Member of the Chamber of Deputies
- In office 15 May 1969 – 15 May 1973
- Constituency: 7th Departmental Group
- In office 15 May 1945 – 15 May 1953
- Constituency: 7th Departmental Group

Personal details
- Born: 24 August 1909 Santiago, Chile
- Died: 30 August 2004 (aged 95) Santiago, Chile
- Party: Liberal Party; National Party; National Renewal;
- Spouse: Alicia Mönckeberg Barros
- Children: Eight
- Education: Pontifical Catholic University of Chile (LL.B)
- Occupation: Politician
- Profession: Lawyer

= Miguel Amunátegui Johnson =

Chilean politician (1909–2004)

Miguel Luis Amunátegui Johnson (24 August 1909 – 30 August 2004) was a Chilean lawyer and politician. He served as a member of the Chamber of Deputies during the legislative period 1969–1973, and was active in several political parties, including the Liberal Party, the National Party, and later National Renewal.

==Biography==
He was the son of deputy Miguel Luis Amunátegui Reyes and Josefina Johnson Gana. He studied at the Instituto Nacional and later entered the Pontifical Catholic University of Chile, graduating in Law in 1932. He married Alicia Mönckeberg Barros, with whom he had eight children.

===Political career===
He began his political activity in his university years, joining the Liberal Party. He served as president of the Liberal Youth of Santiago and later as a member of the party’s executive board.

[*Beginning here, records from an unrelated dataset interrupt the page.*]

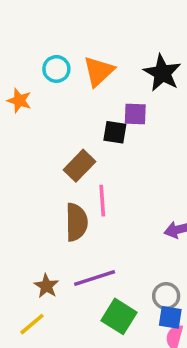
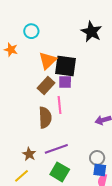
orange triangle: (99, 71) -> (48, 61), moved
purple square: (135, 114) -> (65, 82), moved
black square: (115, 132) -> (65, 66), size x1.6
green square: (119, 316) -> (60, 172), moved

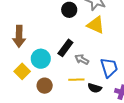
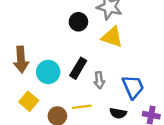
cyan circle: (41, 59) -> (48, 72), moved
gray arrow: (82, 59) -> (99, 80), turned -120
yellow line: (76, 80) -> (82, 107), moved

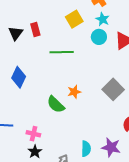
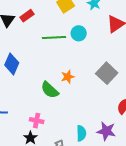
red rectangle: (35, 29) -> (27, 16), turned 72
cyan circle: (99, 37) -> (79, 33), moved
pink cross: (33, 134) -> (37, 121), moved

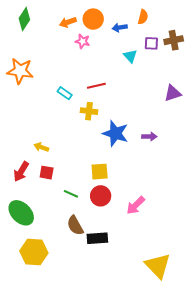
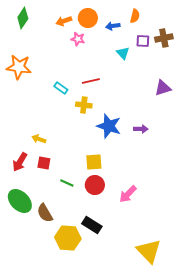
brown semicircle: (75, 226) -> (45, 213), moved
black rectangle: (97, 238) -> (92, 225), turned 36
yellow hexagon: (34, 252) -> (68, 238), moved

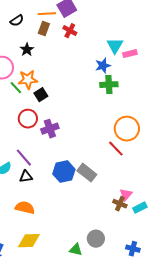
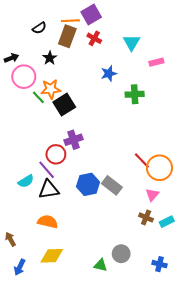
brown rectangle: (44, 29) -> (67, 36), size x1.5
cyan triangle: (115, 46) -> (132, 42), moved
blue star: (103, 66) -> (109, 74), moved
black square: (41, 95) -> (64, 105), size x1.5
red circle: (28, 119) -> (56, 154), moved
orange circle: (127, 129) -> (159, 168), moved
black triangle: (26, 177) -> (49, 190), size x1.5
pink triangle: (126, 195) -> (152, 195), moved

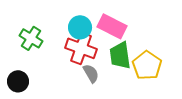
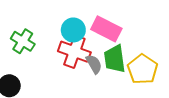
gray semicircle: (91, 73) -> (94, 64), moved

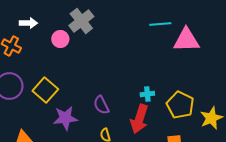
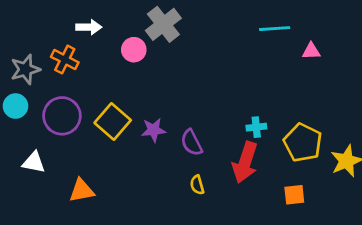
pink triangle: (186, 40) -> (311, 51), size x0.5
purple star: (65, 118) -> (154, 130), moved, size x0.7

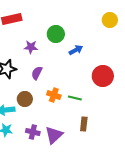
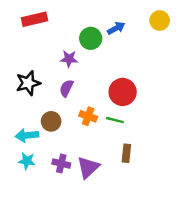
purple star: (31, 47) -> (69, 59), moved
blue arrow: (76, 50) -> (116, 28), moved
red circle: (103, 76) -> (123, 92), moved

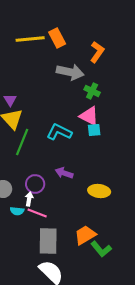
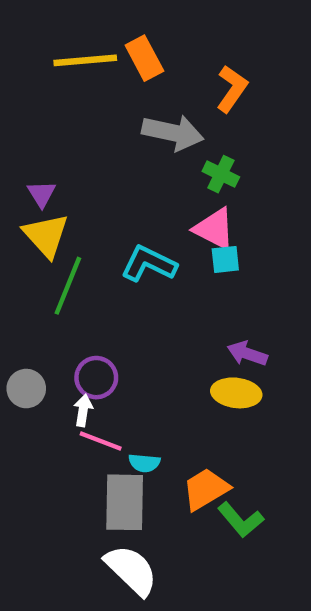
purple arrow: (64, 173) -> (247, 354), moved
cyan semicircle: (17, 211) -> (144, 463), moved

In the 1945 election, he was elected deputy for the 7th Departmental Group (Santiago Second District), serving until 1949. He was reelected for the 1949–1953 term. In Congress, he participated in the Commissions of Public Education; Labor and Social Legislation; Constitution, Legislation and Justice; and Foreign Affairs.

Between 1954 and 1961 he was secretary general of the Liberal Party. Later, he resigned and joined the Frente Nacional Chileno. In 1966 he became one of the founders of the National Party. In the 1969 election, he was again elected deputy, serving until the dissolution of Congress in 1973.

In 1987, during the return to democracy, he co-founded National Renewal.

He died in Santiago on 30 August 2004 at the age of 95. Shortly after, he received a posthumous tribute in the Senate of Chile.